Mr Raworth : I think there is another thing, while we are talking about sustainability. Palm oil is one of the most efficient oils to grow. If we converted all our oil needs to seed oils, it would take approximately nine times the land area to grow the same amount of oil. As to the sustainability effects—for instance, if everybody demonises palm oil to the extent that nobody wants to eat it, we would use nine times the landmass producing the same amount of oil using seeds.

CHAIR: Just on that, you clearly see the labelling of palm oil as, using your words, 'demonising' palm oil?

Mr Raworth : Potentially it is there, because the education will not be there to give a balanced viewpoint.

CHAIR: With the legislation as it currently stands, which does not distinguish between sustainable and non-sustainable palm oil, both would be equally—again using your words—'demonised' by the labelling.

Mr Raworth : Potentially, yes.

Mr Talbot : I would go one step further here and say that the legislation, I think, will actually take the sustainability agenda backwards rather than move it forwards, because there is no consumer benefit or imperative.

Ms OWENS: I have one more question, but you are probably not the right people to ask. Palm oil is planted after the logging, so it is the logging that clears the rainforest. If it is not palm oil, what else would it be? Would it be bananas?

Mr Talbot : In a previous life, I had the fortune to work in the forestry industry for Australia's largest forestry and paper company and I have seen firsthand, from a forestry perspective and also as a food manufacturer, based on my last trip to Malaysia, a lot of the acacia plantations, which are of low benefit to the community, being replaced by farm plotted palm oil, which is a much better cash crop. It is a much better sustainability crop in terms of putting income back into local communities than broadacre plantations. The green palm certificates ensure that there is no more clearing of any more rainforests at all and, as I have said, it is the plantations of anything that are being cleared back for palm oil.

Ms OWENS: It is always easy for a country which has already cleared its forests to plant its sugar to criticise another country for doing what we did a few years ago. If the clearing does stop, do countries like Malaysia and Indonesia still have the capacity to grow through efficiencies and replacement of other crops? Is that what you are saying? The capacity to supply the world and to continue to grow is still there?

Mr Talbot : Absolutely. As I have said, by having sustainable palm, you are underwriting a limited base price and anything above the base price, the premium pay, goes back into that local community for better agricultural practices, better scientific education, medical et cetera. It is very similar to fair trade and where fair trade has moved in the cocoa situation.

Mr Raworth : One of the alternative crops that most farmers consider for cost and efficiency of growing would be rubber. I suspect that, if farmers no longer grow palm oil, they will grow rubber at this stage.

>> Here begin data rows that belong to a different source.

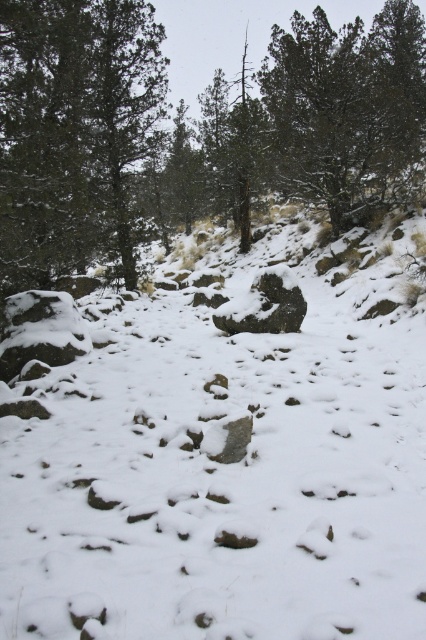 Question: Is green matte tree at upper left thinner than dark green textured tree at upper right?

Choices:
 (A) yes
 (B) no

Answer: (A)

Question: Which point is farther to the camera?

Choices:
 (A) dark green textured tree at upper right
 (B) green matte tree at upper left

Answer: (A)

Question: Which of the following is the farthest from the observer?

Choices:
 (A) (9, 465)
 (B) (48, 225)
 (C) (374, 35)
 (D) (256, 296)

Answer: (C)

Question: Where is white powdery snow at center located in relation to dark gray rock at center in the image?

Choices:
 (A) above
 (B) below

Answer: (A)

Question: Does green matte tree at upper left appear over dark gray rock at center?

Choices:
 (A) yes
 (B) no

Answer: (A)

Question: Which object appears farthest from the camera in this image?

Choices:
 (A) white powdery snow at center
 (B) green matte tree at upper left

Answer: (B) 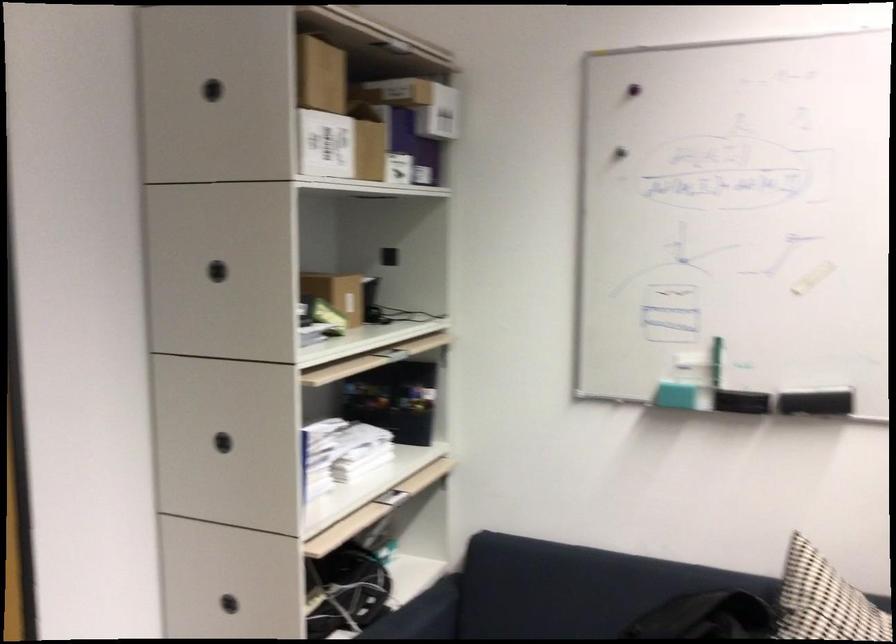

Mr Piper : And companies have moved in relation to cocoa without any legislation. They have recognised that consumers want change. They are putting significant amounts of dollars into African countries to assist there to improve the conditions. That is not going to happen overnight, but it will happen. They have also recognised that they have no choice but to do that. Some companies now have determined—I think Kraft by 2020—that all of their products are going to have fair trade cocoa as part of their make-up. The movement is there and they are moving as quickly as they can in cocoa, and the same thing is happening in relation to palm oil.

CHAIR: Thank you for your contribution here today. We really appreciate it and your expertise that you have brought to this committee hearing. Hansard will be sending a transcript to you. If there are any errors or omissions, please get back to us with those as quickly as you can. Once again, thank you for your contribution.